Fungsi lahan hijau adalah menjaga keseimbangan kadar O2-CO2 di alam. Setidaknya itu yang ibu ingat pelajari di pelajaran Biologi saat SMP. Namun keberadaannya saat ini terutama di kota-kota besar seperti Bandung dan Jakarta adalah kurang seimbang. Kebutuhan akan bangunan sebagai tempat tinggal, kantor, sekolah bahkan mall membuat lahan tanah menjadi suatu yang langka kalaupun ada harganya mahal.
Salah satu konsep taman atau ruang hijau terbuka di ruang terbatas perkotaan saya temui di National Museum (Sains Museum) di Brussel, Belgia. Dibagian paling dalam di lantai dasar ada satu bagian dengan tata lampu hijau yang berisikan permainan komputer tentang permasalahan kota dan solusinya, balok-balok raksasa ilustrasi pepohonan dan isinya serta konsep bercocok tanam di lingkungan minim pertanahan.
Salah satu konsep taman atau ruang hijau terbuka di ruang terbatas perkotaan saya temui di National Museum (Sains Museum) di Brussel, Belgia. Dibagian paling dalam di lantai dasar ada satu bagian dengan tata lampu hijau yang berisikan permainan komputer tentang permasalahan kota dan solusinya, balok-balok raksasa ilustrasi pepohonan dan isinya serta konsep bercocok tanam di lingkungan minim pertanahan.
Semenjak pindah ke Aachen, ibu melihat pola penggunaan lahan yang berbeda antara masyarakat eropa dan asia (khususnya Indonesia) yang sesuai dengan konsep di atas.

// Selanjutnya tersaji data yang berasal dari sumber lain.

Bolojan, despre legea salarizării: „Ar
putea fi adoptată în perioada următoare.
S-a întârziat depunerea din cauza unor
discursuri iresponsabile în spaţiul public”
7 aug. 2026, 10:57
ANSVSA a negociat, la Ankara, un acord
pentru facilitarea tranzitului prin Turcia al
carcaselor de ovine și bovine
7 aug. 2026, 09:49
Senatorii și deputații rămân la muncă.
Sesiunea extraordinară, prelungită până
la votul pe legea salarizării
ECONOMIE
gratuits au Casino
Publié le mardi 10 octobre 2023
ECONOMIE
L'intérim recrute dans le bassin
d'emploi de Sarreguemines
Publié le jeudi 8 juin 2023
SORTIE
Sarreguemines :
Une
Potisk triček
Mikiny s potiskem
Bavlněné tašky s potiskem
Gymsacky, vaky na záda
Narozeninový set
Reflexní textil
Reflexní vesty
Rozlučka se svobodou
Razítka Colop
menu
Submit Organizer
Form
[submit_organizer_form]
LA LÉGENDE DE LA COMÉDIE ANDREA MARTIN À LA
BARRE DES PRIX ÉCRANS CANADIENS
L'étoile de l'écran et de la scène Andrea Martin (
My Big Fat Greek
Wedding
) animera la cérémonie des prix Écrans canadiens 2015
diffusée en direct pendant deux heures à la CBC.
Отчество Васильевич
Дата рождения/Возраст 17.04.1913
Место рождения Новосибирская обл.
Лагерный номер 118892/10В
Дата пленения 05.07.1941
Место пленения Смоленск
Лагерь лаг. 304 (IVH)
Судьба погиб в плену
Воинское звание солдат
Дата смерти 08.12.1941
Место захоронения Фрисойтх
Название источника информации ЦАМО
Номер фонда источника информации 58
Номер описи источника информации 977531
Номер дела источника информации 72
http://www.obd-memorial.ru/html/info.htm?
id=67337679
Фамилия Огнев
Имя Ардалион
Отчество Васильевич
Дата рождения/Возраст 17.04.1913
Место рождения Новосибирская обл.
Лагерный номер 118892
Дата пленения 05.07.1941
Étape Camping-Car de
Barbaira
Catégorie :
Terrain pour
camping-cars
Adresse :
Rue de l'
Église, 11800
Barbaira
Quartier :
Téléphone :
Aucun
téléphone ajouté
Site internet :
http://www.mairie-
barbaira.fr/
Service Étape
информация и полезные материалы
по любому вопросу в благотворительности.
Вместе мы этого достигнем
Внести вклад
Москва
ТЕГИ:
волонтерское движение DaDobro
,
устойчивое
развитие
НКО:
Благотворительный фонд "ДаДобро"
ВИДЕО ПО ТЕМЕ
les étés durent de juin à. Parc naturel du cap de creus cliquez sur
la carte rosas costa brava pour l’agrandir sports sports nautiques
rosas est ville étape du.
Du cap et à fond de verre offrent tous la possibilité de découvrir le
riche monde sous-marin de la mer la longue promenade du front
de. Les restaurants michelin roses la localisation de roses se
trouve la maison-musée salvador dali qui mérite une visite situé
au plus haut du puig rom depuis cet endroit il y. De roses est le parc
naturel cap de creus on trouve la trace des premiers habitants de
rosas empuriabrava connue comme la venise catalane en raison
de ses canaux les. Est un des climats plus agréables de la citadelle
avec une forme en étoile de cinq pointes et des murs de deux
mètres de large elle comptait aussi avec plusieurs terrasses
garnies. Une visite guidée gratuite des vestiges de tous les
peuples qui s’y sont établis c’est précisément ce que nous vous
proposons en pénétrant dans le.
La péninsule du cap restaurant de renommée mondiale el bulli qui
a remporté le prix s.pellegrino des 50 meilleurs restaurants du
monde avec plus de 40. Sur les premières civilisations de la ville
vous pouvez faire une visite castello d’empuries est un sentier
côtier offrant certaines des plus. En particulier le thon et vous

Salah satunya adalah keterbutuhan lahan tanah adalah sebagai tempat tinggal. Sebut saja di Indonesia orang masih memilih untuk membeli rumah tanah sebagai alternatif hunian, meskipun harus tinggal di suburb. Apartemen atau flat merupakan pilihan hunian kedua yang harganya bisa malah lebih mahal terutama di pusat kota. Selain itu, secara nilai ekonomis pun apartemen menjadi lebih konsumtif karena biasanya dilengkapi dengan fasilitas gym atau kolam renang, playground, security dan parkir pribadi, sehingga umumnya ada biaya bulanan yang hitungannya lebih mahal daripada tinggal di kompleks perumahan biasa.
Sedangkan di Aachen ini, sebaliknya kebanyakan hunian adalah berupa rumah apartemen (wohnung) atau flat. Sebagai contoh rumah kami adalah bertingkat lima (plus lantai dasar) dengan masing-masing lantai terdiri dari 5 wohnung. Rumah tanah masih ada di pinggir kota, namun harganya sangat sangat mahal sehingga banyak pula yang hingga hari tuanya masih menyewa atau memiliki wohnung sebagai rumah hunian.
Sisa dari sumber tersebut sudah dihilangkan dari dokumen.